別の実施形態は、腫瘍を標的とし癌を治療するための細菌を患者に投与するステップを含む、癌の治療を必要とする患者の癌を治療する方法を提供する。いくつかの実施形態では、発現された細胞毒素は、癌を治療するために腫瘍細胞溶解を引き起こす。いくつかの実施形態では、細菌は、手術、化学療法、放射線療法、標的療法、免疫療法、ホルモン療法、又は幹細胞移植などの１つ以上のさらなる癌治療法と組み合わせて投与される。療法が別の療法と組み合わせて投与される場合、投与は連続的であってもよく、共投与であってもよい。１つの実施形態では、癌は黒色腫である。

別の実施形態は、腫瘍を標的とし癌を治療する細菌を腫瘍細胞と接触させるステップを含む、腫瘍細胞を溶解する方法を提供する。いくつかの実施形態では、この方法は、インビトロ方法である。他の実施形態では、この方法は、インビボ方法である。

図１Ａは、構成的に発現される毒素コード遺伝子と、グルコースに抑制されるプロモーターの制御下での解毒剤コード遺伝子とを含む核酸システム１００を示す。例示的な実施形態に従って、核酸システムは、低グルコース環境を標的とする能力を細菌に与える。

毒素−解毒剤遺伝システムは、細菌がグルコース欠乏環境で選択的に増殖するが、グルコースの存在下で死滅することを可能にする。グルコース欠乏は固形腫瘍微小環境の特徴であるため、核酸システムを備えた細菌は、全身に適用されるときに固形腫瘍を特異的に標的とすることができる。腫瘍細胞は、一般に、急速な細胞増殖、過剰なグルコース消費、及び不十分な血液供給のために、グルコースを奪われる。
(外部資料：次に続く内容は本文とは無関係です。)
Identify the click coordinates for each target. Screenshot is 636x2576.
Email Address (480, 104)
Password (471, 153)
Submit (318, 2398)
腫瘍組織のグルコース濃度は０．１２３〜０．４２４ｍＭであり、正常組織のグルコース濃度は１．２２〜１．２９ｍＭであり、１ｇの組織が１ｍｌであると仮定する。毒素−解毒剤核酸システムは、細菌が低グルコース環境下で選択的に増殖することを可能にする。

核酸システムは、腫瘍微小環境の特徴である低グルコース条件下で選択的に増殖する能力を細菌に与える。大腸菌などの細菌は、腫瘍の微小環境において免疫が強く抑制されるため、固形腫瘍に優先的に増殖し、正常組織にあまりコロニーを形成しない固有の能力を有する。低グルコース環境を標的とする核酸システムは、腫瘍特異性が単独で使用するのに不十分な大腸菌などの細菌に高い腫瘍選択性を与え、細菌媒介腫瘍治療の安全性を改善する。
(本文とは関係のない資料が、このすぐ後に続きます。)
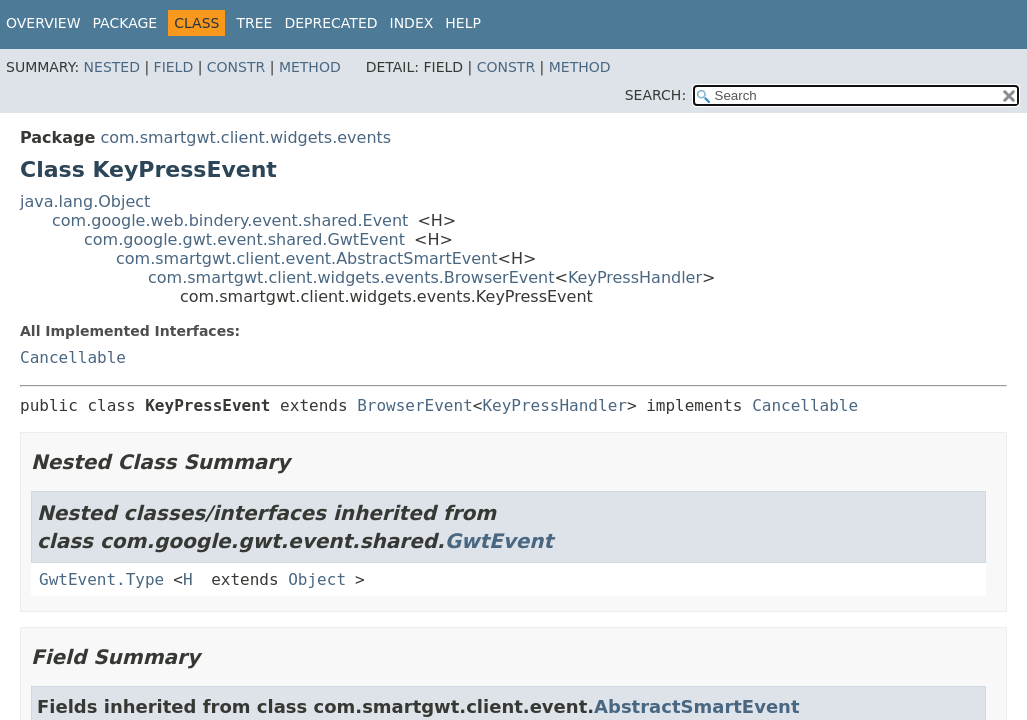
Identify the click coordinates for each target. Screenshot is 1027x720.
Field (174, 67)
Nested (112, 67)
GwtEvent (499, 541)
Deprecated (330, 23)
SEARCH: (655, 95)
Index (412, 23)
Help (463, 23)
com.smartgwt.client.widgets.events (245, 137)
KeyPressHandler (635, 277)
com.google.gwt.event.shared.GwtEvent (244, 239)
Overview (43, 23)
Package (125, 23)
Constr (236, 67)
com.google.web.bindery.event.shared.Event (230, 220)
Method (310, 67)
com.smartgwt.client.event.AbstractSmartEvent (307, 258)
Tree (254, 23)
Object (317, 579)
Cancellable (73, 357)
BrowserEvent (415, 405)
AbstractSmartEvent (696, 706)
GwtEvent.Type (101, 579)
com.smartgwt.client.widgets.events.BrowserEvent (351, 277)
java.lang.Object (85, 201)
例示的な実施形態では、腫瘍標的化システムである核酸システムが細菌の染色体に組み込まれ、それによって細菌は腫瘍を標的とする固有の能力だけに依存せず、その結果、細菌の安全性が改善される。例示的な実施形態では、核酸システムは、プラスミドに挿入される。例示的な実施形態では、核酸システムは、グルコース感知システム又はモジュールである。

例示的な実施形態では、核酸システムを保有する細菌は、低グルコース環境を標的とすることによって厳密に固形腫瘍においてコロニー形成する。
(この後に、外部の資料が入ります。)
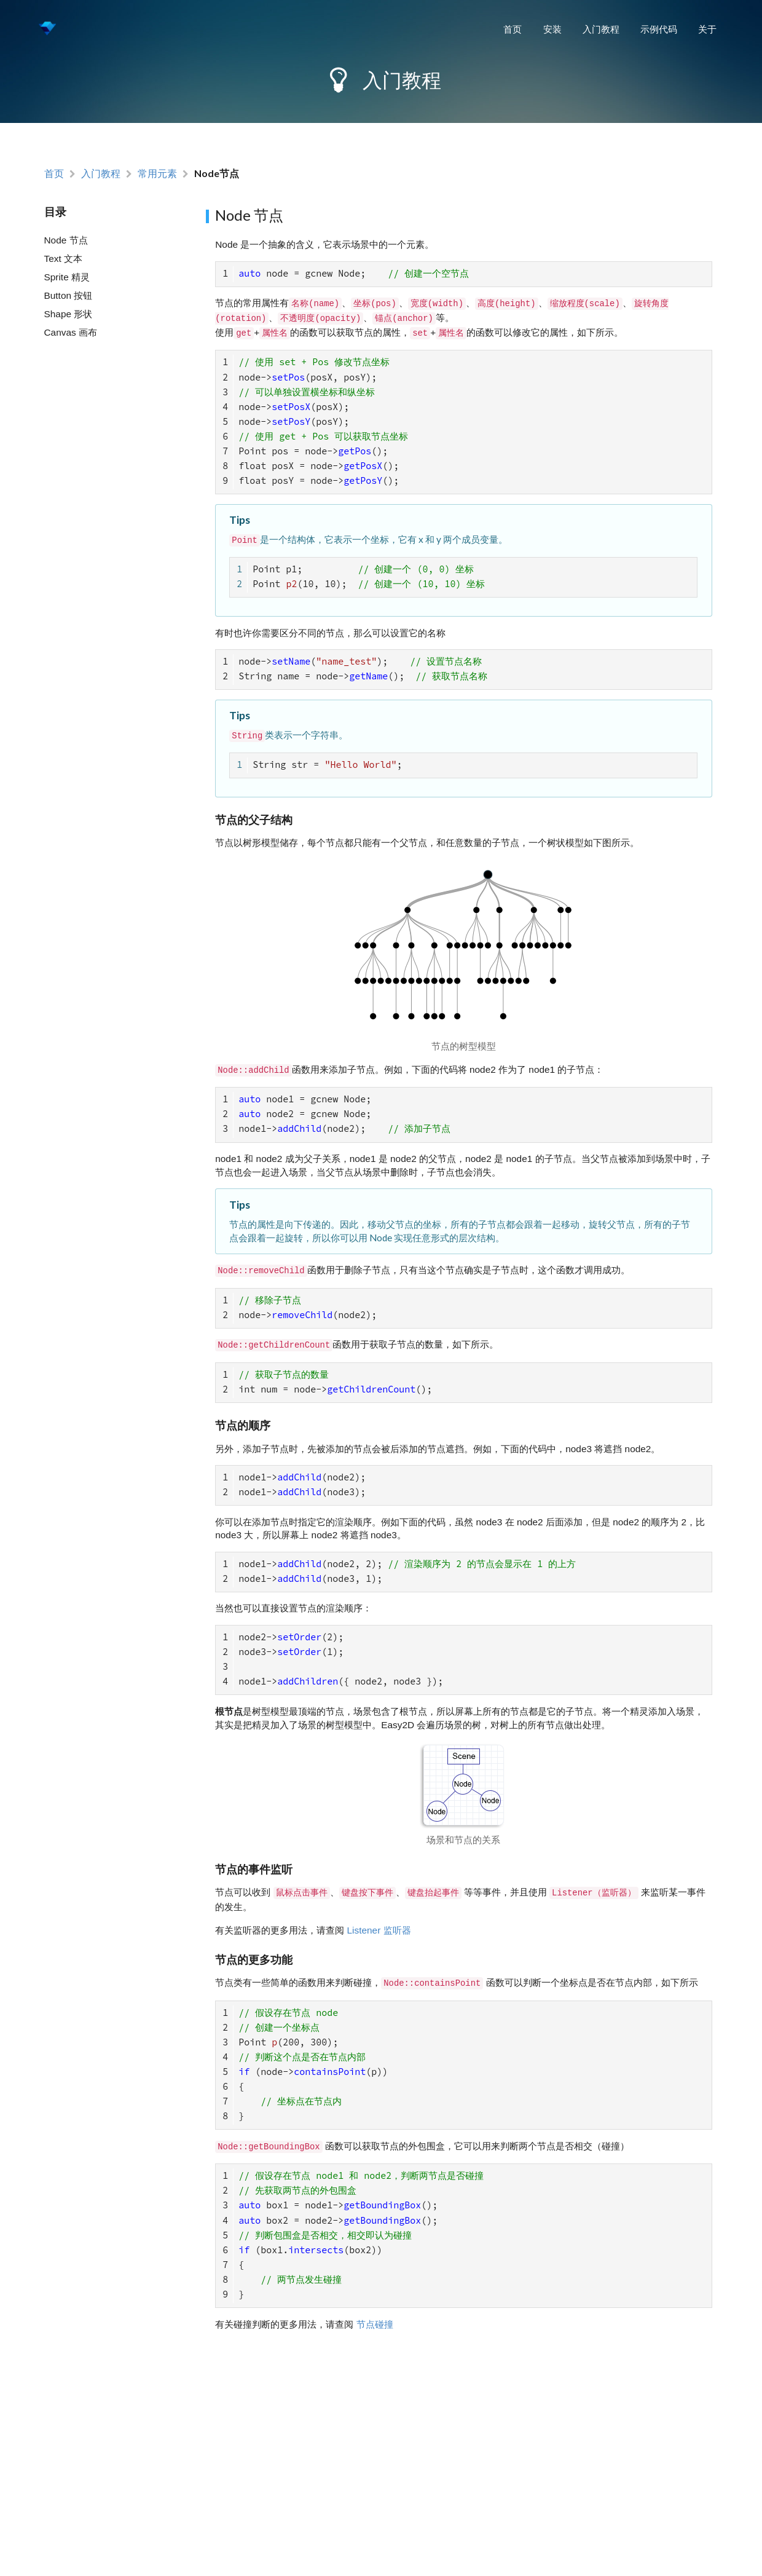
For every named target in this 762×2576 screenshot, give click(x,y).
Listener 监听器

例示的な実施形態では、核酸システムは、毒素コード遺伝子と、解毒剤コード遺伝子と、解毒剤コード遺伝子の転写を制御するグルコースに抑制されるプロモーターと、毒素コード遺伝子の構成的発現を引き起こす構成的プロモーターとを含む。

例示的な実施形態では、生理学的レベルのグルコースを有する環境では、毒素は構成的に発現され、一方、解毒剤の発現はグルコースに抑制されるプロモーターの制御下でグルコースによって抑制される。解毒剤が毒素を無効にするように発現されないため、核酸システムを保有する細菌は、生理学的レベルのグルコースを有する環境で増殖しない。低グルコース環境では、毒素と解毒剤の両方が発現される。解毒剤が毒素を無効にするため、核酸システムを保有する細菌は、低グルコース環境で増殖する。

例示的な実施形態では、核酸システムは、毒素コード遺伝子と、解毒剤コード遺伝子と、毒素コード遺伝子の転写を制御するグルコース誘導プロモーターと、解毒剤コード遺伝子の構成的発現を引き起こす構成的プロモーターとを含む。

例示的な実施形態では、生理学的レベルのグルコースを有する環境では、解毒剤は構成的に発現され、一方、毒素の発現はグルコース誘導プロモーターの制御下でグルコースによって誘導される。毒素が解毒剤の発現よりも高いレベルで発現されることによって細菌を死滅させるため、核酸システムを保有する細菌は、生理学的レベルのグルコースを有する環境で増殖しない。低グルコース環境では、細菌が生存し増殖するように、毒素は発現されない。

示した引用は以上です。